• _What you will do_
Please transcribe every record below exactly as it appears.

------ Records to use

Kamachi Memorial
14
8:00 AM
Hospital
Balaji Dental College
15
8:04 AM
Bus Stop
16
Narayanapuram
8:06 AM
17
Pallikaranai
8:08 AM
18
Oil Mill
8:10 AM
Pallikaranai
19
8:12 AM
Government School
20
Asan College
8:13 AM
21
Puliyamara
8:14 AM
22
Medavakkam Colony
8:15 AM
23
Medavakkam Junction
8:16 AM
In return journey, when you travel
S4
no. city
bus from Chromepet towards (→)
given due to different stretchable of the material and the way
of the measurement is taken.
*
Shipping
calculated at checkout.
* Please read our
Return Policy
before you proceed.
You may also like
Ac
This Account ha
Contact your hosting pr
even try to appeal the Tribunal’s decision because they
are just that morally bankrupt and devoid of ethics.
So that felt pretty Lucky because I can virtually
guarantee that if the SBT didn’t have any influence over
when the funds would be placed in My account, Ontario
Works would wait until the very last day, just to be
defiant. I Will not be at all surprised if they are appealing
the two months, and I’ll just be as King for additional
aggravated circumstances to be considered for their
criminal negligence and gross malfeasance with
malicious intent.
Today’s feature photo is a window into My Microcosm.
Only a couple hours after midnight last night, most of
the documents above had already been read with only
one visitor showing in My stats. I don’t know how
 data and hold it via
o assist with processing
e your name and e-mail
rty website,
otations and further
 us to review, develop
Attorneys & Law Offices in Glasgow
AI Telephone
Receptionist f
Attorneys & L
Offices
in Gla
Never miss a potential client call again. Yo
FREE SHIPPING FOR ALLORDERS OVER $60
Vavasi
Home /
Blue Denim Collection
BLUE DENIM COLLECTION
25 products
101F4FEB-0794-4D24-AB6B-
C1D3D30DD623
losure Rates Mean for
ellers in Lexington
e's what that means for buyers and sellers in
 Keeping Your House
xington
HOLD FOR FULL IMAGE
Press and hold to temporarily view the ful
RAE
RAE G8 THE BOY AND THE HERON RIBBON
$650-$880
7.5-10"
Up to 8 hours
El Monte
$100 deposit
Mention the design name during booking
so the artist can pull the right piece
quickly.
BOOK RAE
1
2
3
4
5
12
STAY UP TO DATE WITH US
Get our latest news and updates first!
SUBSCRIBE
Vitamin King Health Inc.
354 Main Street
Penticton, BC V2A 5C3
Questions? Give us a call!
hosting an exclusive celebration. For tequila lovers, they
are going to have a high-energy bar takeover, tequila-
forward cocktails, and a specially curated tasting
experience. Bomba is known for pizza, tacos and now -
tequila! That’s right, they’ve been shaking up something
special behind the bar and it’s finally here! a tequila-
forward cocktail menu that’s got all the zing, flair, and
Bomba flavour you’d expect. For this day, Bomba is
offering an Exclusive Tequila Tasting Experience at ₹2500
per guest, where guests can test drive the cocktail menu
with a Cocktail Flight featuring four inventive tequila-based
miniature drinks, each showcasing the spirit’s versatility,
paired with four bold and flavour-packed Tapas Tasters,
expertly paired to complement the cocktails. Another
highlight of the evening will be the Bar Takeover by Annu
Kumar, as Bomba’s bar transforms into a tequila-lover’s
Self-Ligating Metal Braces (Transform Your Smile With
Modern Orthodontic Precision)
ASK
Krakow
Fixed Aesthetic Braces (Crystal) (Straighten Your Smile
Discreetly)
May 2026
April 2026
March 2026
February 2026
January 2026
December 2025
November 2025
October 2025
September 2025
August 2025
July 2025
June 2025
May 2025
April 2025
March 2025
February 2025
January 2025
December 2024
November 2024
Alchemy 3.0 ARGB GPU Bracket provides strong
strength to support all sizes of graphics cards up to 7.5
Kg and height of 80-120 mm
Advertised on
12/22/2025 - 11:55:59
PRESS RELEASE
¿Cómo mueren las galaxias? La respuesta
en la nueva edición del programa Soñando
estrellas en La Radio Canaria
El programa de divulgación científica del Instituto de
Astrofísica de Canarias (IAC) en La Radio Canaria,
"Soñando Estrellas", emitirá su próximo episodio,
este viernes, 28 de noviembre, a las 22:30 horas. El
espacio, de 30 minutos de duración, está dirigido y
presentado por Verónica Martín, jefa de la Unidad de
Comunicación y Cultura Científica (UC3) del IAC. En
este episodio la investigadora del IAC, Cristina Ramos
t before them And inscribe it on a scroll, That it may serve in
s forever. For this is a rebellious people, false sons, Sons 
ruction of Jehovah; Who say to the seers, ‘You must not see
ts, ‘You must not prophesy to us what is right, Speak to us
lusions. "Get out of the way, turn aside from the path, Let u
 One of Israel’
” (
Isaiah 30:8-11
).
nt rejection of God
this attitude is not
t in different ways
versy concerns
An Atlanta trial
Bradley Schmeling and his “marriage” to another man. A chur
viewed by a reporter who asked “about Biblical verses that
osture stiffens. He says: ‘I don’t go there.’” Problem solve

------------

• _Exercise response_
Kamachi Memorial
14
8:00 AM
Hospital
Balaji Dental College
15
8:04 AM
Bus Stop
16
Narayanapuram
8:06 AM
17
Pallikaranai
8:08 AM
18
Oil Mill
8:10 AM
Pallikaranai
19
8:12 AM
Government School
20
Asan College
8:13 AM
21
Puliyamara
8:14 AM
22
Medavakkam Colony
8:15 AM
23
Medavakkam Junction
8:16 AM
In return journey, when you travel
S4
no. city
bus from Chromepet towards (→)
given due to different stretchable of the material and the way
of the measurement is taken.
*
Shipping
calculated at checkout.
* Please read our
Return Policy
before you proceed.
You may also like
Ac
This Account ha
Contact your hosting pr
even try to appeal the Tribunal’s decision because they
are just that morally bankrupt and devoid of ethics.
So that felt pretty Lucky because I can virtually
guarantee that if the SBT didn’t have any influence over
when the funds would be placed in My account, Ontario
Works would wait until the very last day, just to be
defiant. I Will not be at all surprised if they are appealing
the two months, and I’ll just be as King for additional
aggravated circumstances to be considered for their
criminal negligence and gross malfeasance with
malicious intent.
Today’s feature photo is a window into My Microcosm.
Only a couple hours after midnight last night, most of
the documents above had already been read with only
one visitor showing in My stats. I don’t know how
 data and hold it via
o assist with processing
e your name and e-mail
rty website,
otations and further
 us to review, develop
Attorneys & Law Offices in Glasgow
AI Telephone
Receptionist f
Attorneys & L
Offices
in Gla
Never miss a potential client call again. Yo
FREE SHIPPING FOR ALLORDERS OVER $60
Vavasi
Home /
Blue Denim Collection
BLUE DENIM COLLECTION
25 products
101F4FEB-0794-4D24-AB6B-
C1D3D30DD623
losure Rates Mean for
ellers in Lexington
e's what that means for buyers and sellers in
 Keeping Your House
xington
HOLD FOR FULL IMAGE
Press and hold to temporarily view the ful
RAE
RAE G8 THE BOY AND THE HERON RIBBON
$650-$880
7.5-10"
Up to 8 hours
El Monte
$100 deposit
Mention the design name during booking
so the artist can pull the right piece
quickly.
BOOK RAE
1
2
3
4
5
12
STAY UP TO DATE WITH US
Get our latest news and updates first!
SUBSCRIBE
Vitamin King Health Inc.
354 Main Street
Penticton, BC V2A 5C3
Questions? Give us a call!
hosting an exclusive celebration. For tequila lovers, they
are going to have a high-energy bar takeover, tequila-
forward cocktails, and a specially curated tasting
experience. Bomba is known for pizza, tacos and now -
tequila! That’s right, they’ve been shaking up something
special behind the bar and it’s finally here! a tequila-
forward cocktail menu that’s got all the zing, flair, and
Bomba flavour you’d expect. For this day, Bomba is
offering an Exclusive Tequila Tasting Experience at ₹2500
per guest, where guests can test drive the cocktail menu
with a Cocktail Flight featuring four inventive tequila-based
miniature drinks, each showcasing the spirit’s versatility,
paired with four bold and flavour-packed Tapas Tasters,
expertly paired to complement the cocktails. Another
highlight of the evening will be the Bar Takeover by Annu
Kumar, as Bomba’s bar transforms into a tequila-lover’s
Self-Ligating Metal Braces (Transform Your Smile With
Modern Orthodontic Precision)
ASK
Krakow
Fixed Aesthetic Braces (Crystal) (Straighten Your Smile
Discreetly)
May 2026
April 2026
March 2026
February 2026
January 2026
December 2025
November 2025
October 2025
September 2025
August 2025
July 2025
June 2025
May 2025
April 2025
March 2025
February 2025
January 2025
December 2024
November 2024
Alchemy 3.0 ARGB GPU Bracket provides strong
strength to support all sizes of graphics cards up to 7.5
Kg and height of 80-120 mm
Advertised on
12/22/2025 - 11:55:59
PRESS RELEASE
¿Cómo mueren las galaxias? La respuesta
en la nueva edición del programa Soñando
estrellas en La Radio Canaria
El programa de divulgación científica del Instituto de
Astrofísica de Canarias (IAC) en La Radio Canaria,
"Soñando Estrellas", emitirá su próximo episodio,
este viernes, 28 de noviembre, a las 22:30 horas. El
espacio, de 30 minutos de duración, está dirigido y
presentado por Verónica Martín, jefa de la Unidad de
Comunicación y Cultura Científica (UC3) del IAC. En
este episodio la investigadora del IAC, Cristina Ramos
t before them And inscribe it on a scroll, That it may serve in
s forever. For this is a rebellious people, false sons, Sons 
ruction of Jehovah; Who say to the seers, ‘You must not see
ts, ‘You must not prophesy to us what is right, Speak to us
lusions. "Get out of the way, turn aside from the path, Let u
 One of Israel’
” (
Isaiah 30:8-11
).
nt rejection of God
this attitude is not
t in different ways
versy concerns
An Atlanta trial
Bradley Schmeling and his “marriage” to another man. A chur
viewed by a reporter who asked “about Biblical verses that
osture stiffens. He says: ‘I don’t go there.’” Problem solve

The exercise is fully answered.